# Chinese or ??? symbols what are they?



## Homesteader (Jul 13, 2002)

I see them at the very top of my screen now and again. They actually "cover up" the "close it" button on the tab. Very annoying, what are they?


----------



## Nevada (Sep 9, 2004)

Not sure what you are referring to. Can you do a screen capture and post it? If you don't know how to do that then download WMSnap to help you.

http://www.mirwoj.opus.chelm.pl/winfreeware/files/MWSnap300.exe


----------



## Homesteader (Jul 13, 2002)

Nevada, I took a photograph:



These appear more on HT but I think I saw them while I was on Ebay too, but they weren't up at the top......

What is that link you offered? I am really computer illiterate.......


----------



## bigjon (Oct 2, 2013)

I've seen them here too


----------



## Homesteader (Jul 13, 2002)

By the way, I am not the only member here who gets these.......


----------



## Shrek (May 1, 2002)

It could be Asian site crossover interference related to IP servers serving multiple markets or browser choice or some machine code related display glitch as some mah jong symbols have been included into machine code symbols as code requirements have increased over the years.

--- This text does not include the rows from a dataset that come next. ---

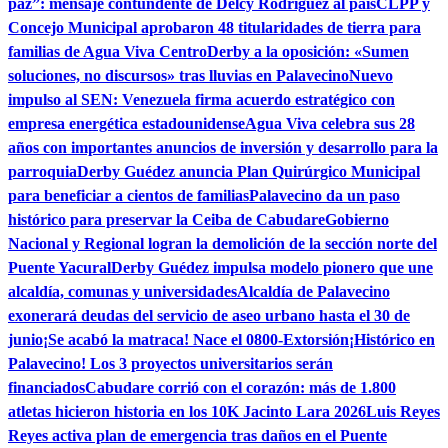
paz”: mensaje contundente de Delcy Rodríguez al país
CLPP y
Concejo Municipal aprobaron 48 titularidades de tierra para
familias de Agua Viva Centro
Derby a la oposición: «Sumen
soluciones, no discursos» tras lluvias en Palavecino
Nuevo
impulso al SEN: Venezuela firma acuerdo estratégico con
empresa energética estadounidense
Agua Viva celebra sus 28
años con importantes anuncios de inversión y desarrollo para la
parroquia
Derby Guédez anuncia Plan Quirúrgico Municipal
para beneficiar a cientos de familias
Palavecino da un paso
histórico para preservar la Ceiba de Cabudare
Gobierno
Nacional y Regional logran la demolición de la sección norte del
Puente Yacural
Derby Guédez impulsa modelo pionero que une
alcaldía, comunas y universidades
Alcaldía de Palavecino
exonerará deudas del servicio de aseo urbano hasta el 30 de
junio
¡Se acabó la matraca! Nace el 0800-Extorsión
¡Histórico en
Palavecino! Los 3 proyectos universitarios serán
financiados
Cabudare corrió con el corazón: más de 1.800
atletas hicieron historia en los 10K Jacinto Lara 2026
Luis Reyes
Reyes activa plan de emergencia tras daños en el Puente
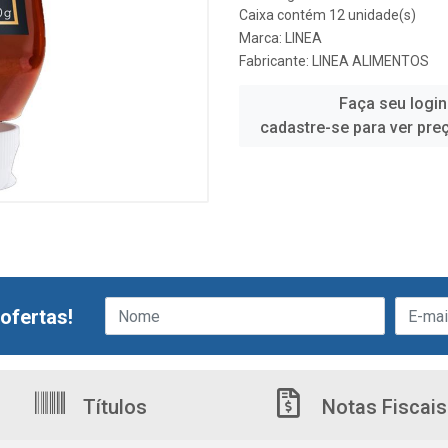
Caixa contém 12 unidade(s)
Marca:
LINEA
Fabricante:
LINEA ALIMENTOS
Faça seu login
cadastre-se para ver pre
ofertas!
Títulos
Notas Fiscais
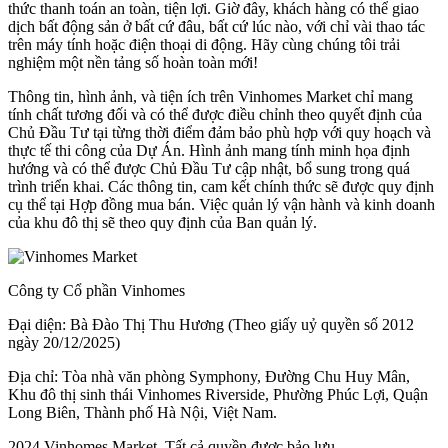
thức thanh toán an toàn, tiện lợi. Giờ đây, khách hàng có thể giao
dịch bất động sản ở bất cứ đâu, bất cứ lúc nào, với chỉ vài thao tác
trên máy tính hoặc điện thoại di động. Hãy cùng chúng tôi trải
nghiệm một nền tảng số hoàn toàn mới!
Thông tin, hình ảnh, và tiện ích trên Vinhomes Market chỉ mang
tính chất tương đối và có thể được điều chỉnh theo quyết định của
Chủ Đầu Tư tại từng thời điểm đảm bảo phù hợp với quy hoạch và
thực tế thi công của Dự Án. Hình ảnh mang tính minh họa định
hướng và có thể được Chủ Đầu Tư cập nhật, bổ sung trong quá
trình triển khai. Các thông tin, cam kết chính thức sẽ được quy định
cụ thể tại Hợp đồng mua bán. Việc quản lý vận hành và kinh doanh
của khu đô thị sẽ theo quy định của Ban quản lý.
Công ty Cổ phần Vinhomes
Đại diện: Bà Đào Thị Thu Hương (Theo giấy uỷ quyền số 2012
ngày 20/12/2025)
Địa chỉ: Tòa nhà văn phòng Symphony, Đường Chu Huy Mân,
Khu đô thị sinh thái Vinhomes Riverside, Phường Phúc Lợi, Quận
Long Biên, Thành phố Hà Nội, Việt Nam.
2024 Vinhomes Market. Tất cả quyền được bảo lưu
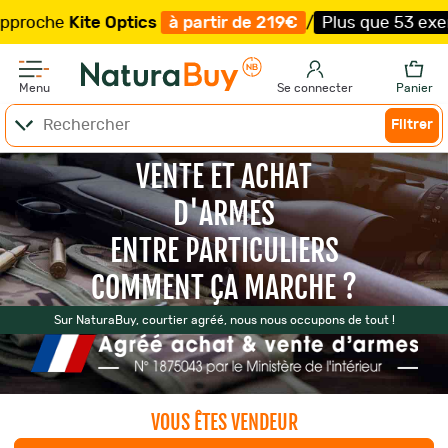
he
Kite Optics
à partir de 219€
/
Plus que 53 exemplair
Menu
Se connecter
Panier
Filtrer
VENTE ET ACHAT
D'ARMES
ENTRE PARTICULIERS
COMMENT ÇA MARCHE ?
Sur NaturaBuy, courtier agréé, nous nous occupons de tout !
VOUS ÊTES VENDEUR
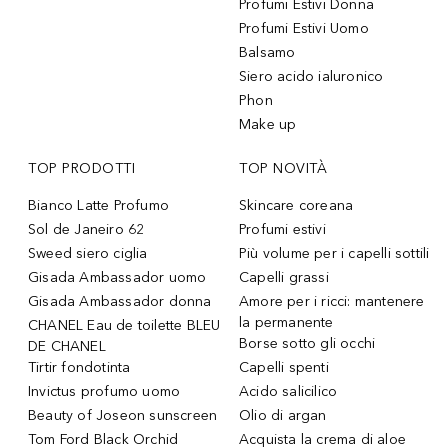
Profumi Estivi Donna
Profumi Estivi Uomo
Balsamo
Siero acido ialuronico
Phon
Make up
TOP PRODOTTI
TOP NOVITÀ
Bianco Latte Profumo
Skincare coreana
Sol de Janeiro 62
Profumi estivi
Sweed siero ciglia
Più volume per i capelli sottili
Gisada Ambassador uomo
Capelli grassi
Gisada Ambassador donna
Amore per i ricci: mantenere
la permanente
CHANEL Eau de toilette BLEU
Borse sotto gli occhi
DE CHANEL
Tirtir fondotinta
Capelli spenti
Invictus profumo uomo
Acido salicilico
Beauty of Joseon sunscreen
Olio di argan
Tom Ford Black Orchid
Acquista la crema di aloe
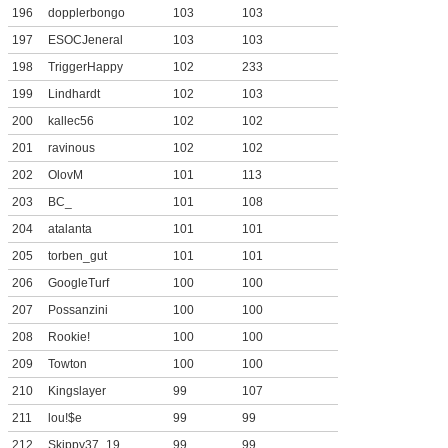
196
dopplerbongo
103
103
197
ESOCJeneral
103
103
198
TriggerHappy
102
233
199
Lindhardt
102
103
200
kallec56
102
102
201
ravinous
102
102
202
OlovM
101
113
203
BC_
101
108
204
atalanta
101
101
205
torben_gut
101
101
206
GoogleTurf
100
100
207
Possanzini
100
100
208
Rookie!
100
100
209
Towton
100
100
210
Kingslayer
99
107
211
lou!$e
99
99
212
Skippy37_19
99
99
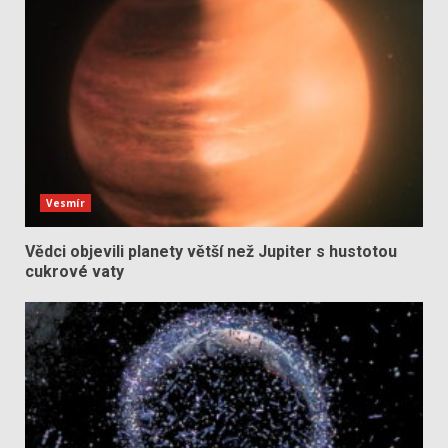
Vesmír
Vědci objevili planety větší než Jupiter s hustotou
cukrové vaty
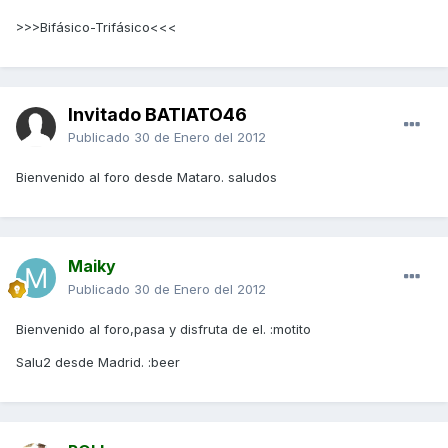
>>>Bifásico-Trifásico<<<
Invitado BATIATO46
Publicado
30 de Enero del 2012
Bienvenido al foro desde Mataro. saludos
Maiky
Publicado
30 de Enero del 2012
Bienvenido al foro,pasa y disfruta de el. :motito
Salu2 desde Madrid. :beer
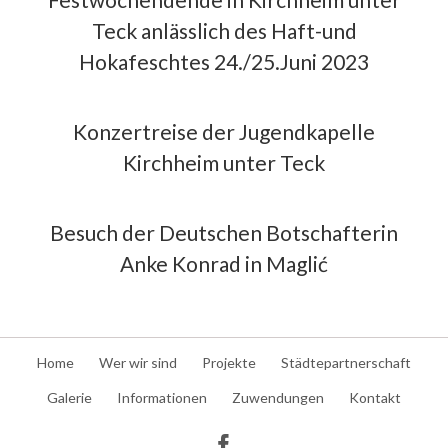
Teck anlässlich des Haft-und
Hokafeschtes 24./25.Juni 2023
Konzertreise der Jugendkapelle
Kirchheim unter Teck
Besuch der Deutschen Botschafterin
Anke Konrad in Maglić
Navigation
Home
Wer wir sind
Projekte
Städtepartnerschaft
überspringen
Galerie
Informationen
Zuwendungen
Kontakt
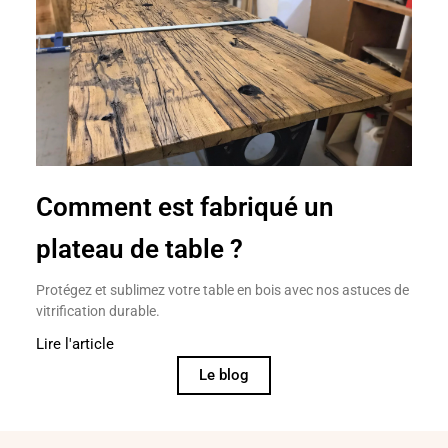
Comment est fabriqué un
plateau de table ?
Protégez et sublimez votre table en bois avec nos astuces de
vitrification durable.
Lire l'article
Le blog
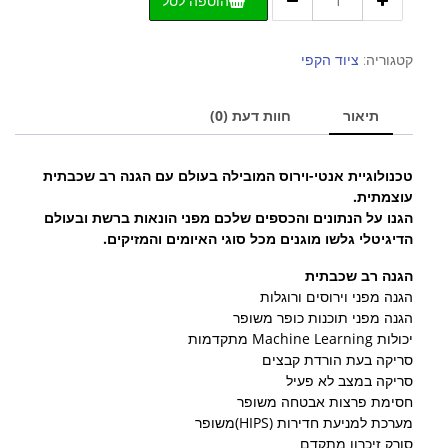
הוספה לסל
של
אנטי
וירוס
קטגוריה:
ציוד הקפי
Eset
NOD32
תיאור
חוות דעת (0)
טכנולוגיית אנטי-וירוס המובילה בעולם עם הגנה רב שכבתית
עוצמתית.
הגנו על הנתונים והכספים שלכם מפני הונאות ברשת ובעולם
הדיגיטלי גלשו מוגנים מכל סוגי האיומים והמזיקים.
הגנה רב שכבתית
הגנה מפני וירוסים ורוגלות
הגנה מפני תוכנות כופר משופר
יכולות Machine Learning מתקדמות
סריקה בעת הורדת קבצים
סריקה במצב לא פעיל
חסימת פרצות אבטחה משופר
מערכת למניעת חדירות (HIPS)משופר
סורק זיכרון מתקדם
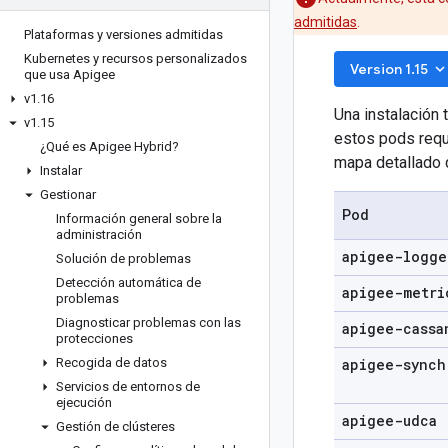
admitidas
.
Plataformas y versiones admitidas
Kubernetes y recursos personalizados
keyboard_arrow_do
Version 1.15
que usa Apigee
v1
.
16
Una instalación 
v1
.
15
estos pods requi
¿Qué es Apigee Hybrid?
mapa detallado 
Instalar
Gestionar
Pod
Información general sobre la
administración
apigee-logge
Solución de problemas
Detección automática de
apigee-metri
problemas
Diagnosticar problemas con las
apigee-cassa
protecciones
Recogida de datos
apigee-synch
Servicios de entornos de
ejecución
apigee-udca
Gestión de clústeres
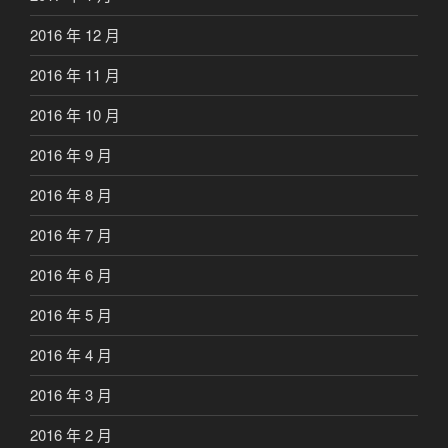
2016 年 12 月
2016 年 11 月
2016 年 10 月
2016 年 9 月
2016 年 8 月
2016 年 7 月
2016 年 6 月
2016 年 5 月
2016 年 4 月
2016 年 3 月
2016 年 2 月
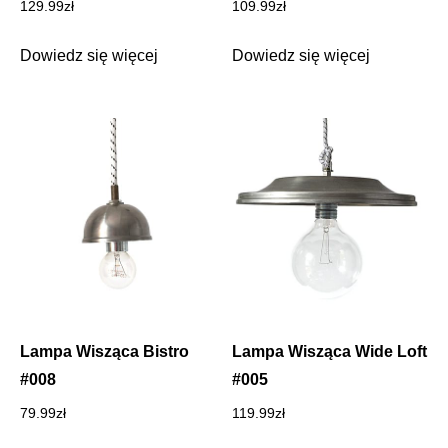
129.99
zł
109.99
zł
Dowiedz się więcej
Dowiedz się więcej
Lampa Wisząca Bistro
Lampa Wisząca Wide Loft
#008
#005
79.99
zł
119.99
zł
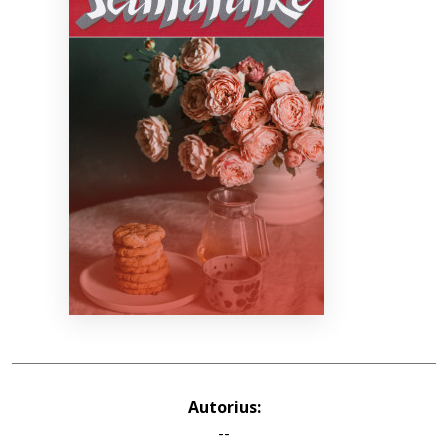
Bibliotekoms
D.U.K.
+370 667 80 541
info@elvislab.lt
Autorius:
--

Folks using Firefox or Google Chrome browsers seem to see that type of character overlay more than folks using other browsers.


----------



## Nevada (Sep 9, 2004)

I believe that's an add-on problem specific to Firefox. To fix the problem you should remove or disable the RealPlayer Browser Record plugin. With Firefox open, go to:

Tools --> Add-ons --> Plugins

You should see it in there.


----------



## Homesteader (Jul 13, 2002)

Thanks all!


----------